Recently one of the discussion's we have been having in the office is about lighting in large projects where there is an Architecture model and a separate MEP model.
As an Architect, I want to place and move lighting as I work and so do our Interiors folks. The electrical Engineer needs the lighting in his MEP model to make the electrical connections and get his loads totaled and etc.. When there are two separate models, there arises a question of how to handle this in the most practical and efficient manner and there are two obvious solutions, each with there own merits.
The First solution is to maintain the lighting in the Architecture model. This means that in order for Electrical to make the necessary connections, they need to place a face-hosted "Connector Family" onto a face of the light fixture and maintain the correct information that relates to the luminaries, in the connector family. This is by far the easiest up-front solution, but...

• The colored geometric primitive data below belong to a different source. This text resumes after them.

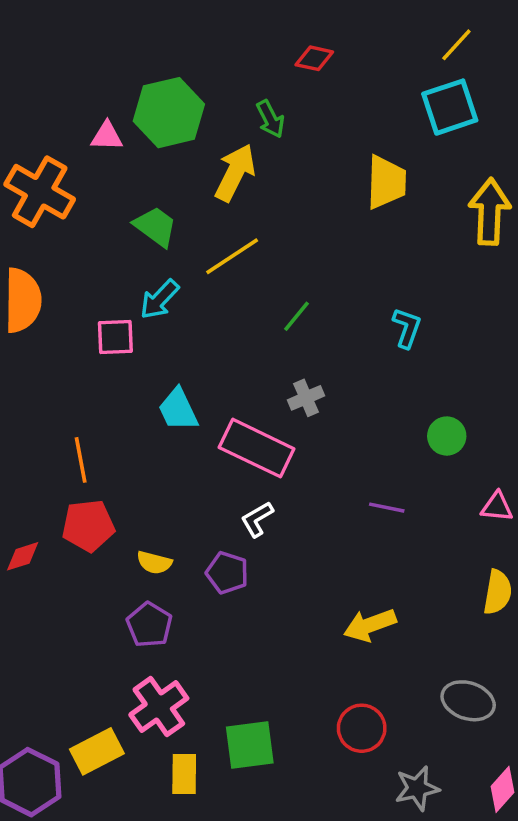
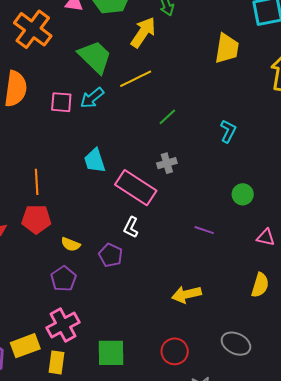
green trapezoid: (155, 226) -> (95, 57), size x1.4
pink square: (115, 337) -> (61, 102), moved
white L-shape: (257, 519) -> (131, 227), turned -40
yellow rectangle: (184, 774) -> (56, 362), moved

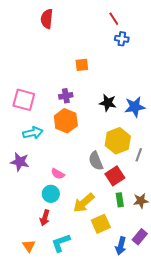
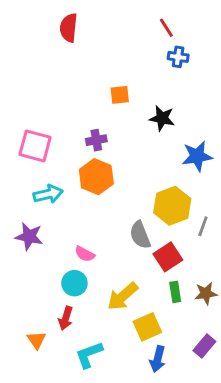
black star: (108, 103) -> (162, 118), moved
orange triangle: (29, 246) -> (36, 340), moved
blue arrow: (121, 246) -> (158, 359), moved

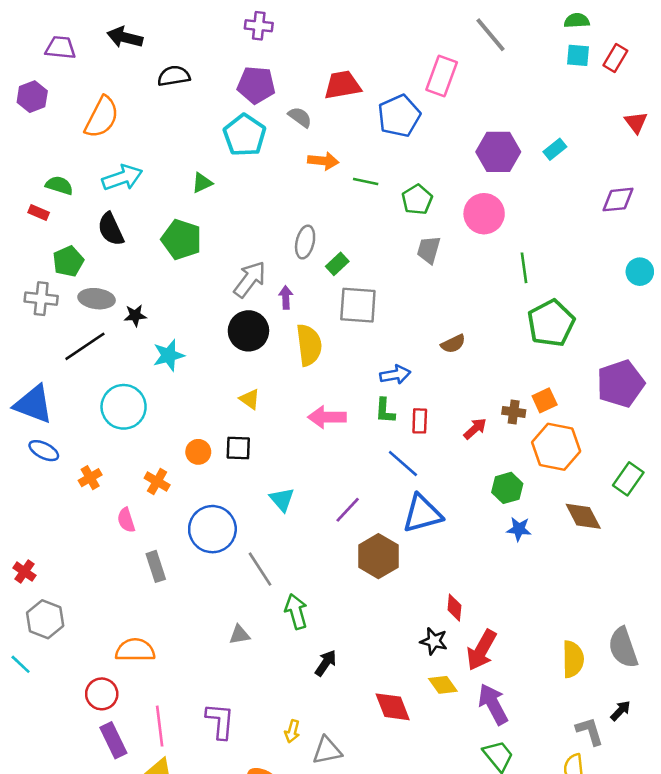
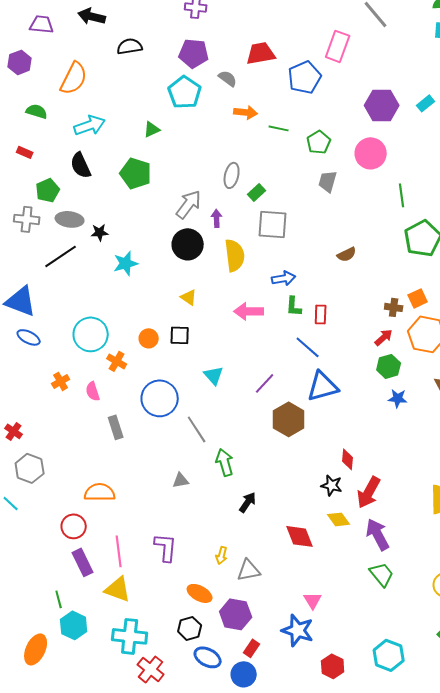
green semicircle: (59, 185) -> (37, 111), moved
blue arrow: (395, 375) -> (284, 278), moved
cyan circle: (124, 407) -> (91, 334), moved
red arrow: (475, 429) -> (384, 337), moved
orange cross: (90, 478) -> (61, 381), moved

The Second solution is to have the Architect place lighting in the MEP model, providing MEP with the most practical coordination option. The caveats with this method are firstly that ceiling hosted lighting will need to be changed to face hosted or workplane hosted as there are typically no ceilings in an MEP model; And secondly, that the ceiling in the architectural model will have to be manually coordinated (holes cut) for recessed lighting and etc.. This method provides the least risk for coordination errors, as a lighting fixture change can be transparent for example switching two-lamp to four-lamp luminaries. The change in fixture size will be noticeable in a coordination view in the Architecture model, and the ceiling can be adjusted.
The second option is what we are using and so far it's working out well. Perhaps after a couple releases of Revit, this issue will be solved. A related focus of attention is how to handle lighting analysis and we have been using 3DMax's new lighting analysis assistant with good result, but perhaps that's another post.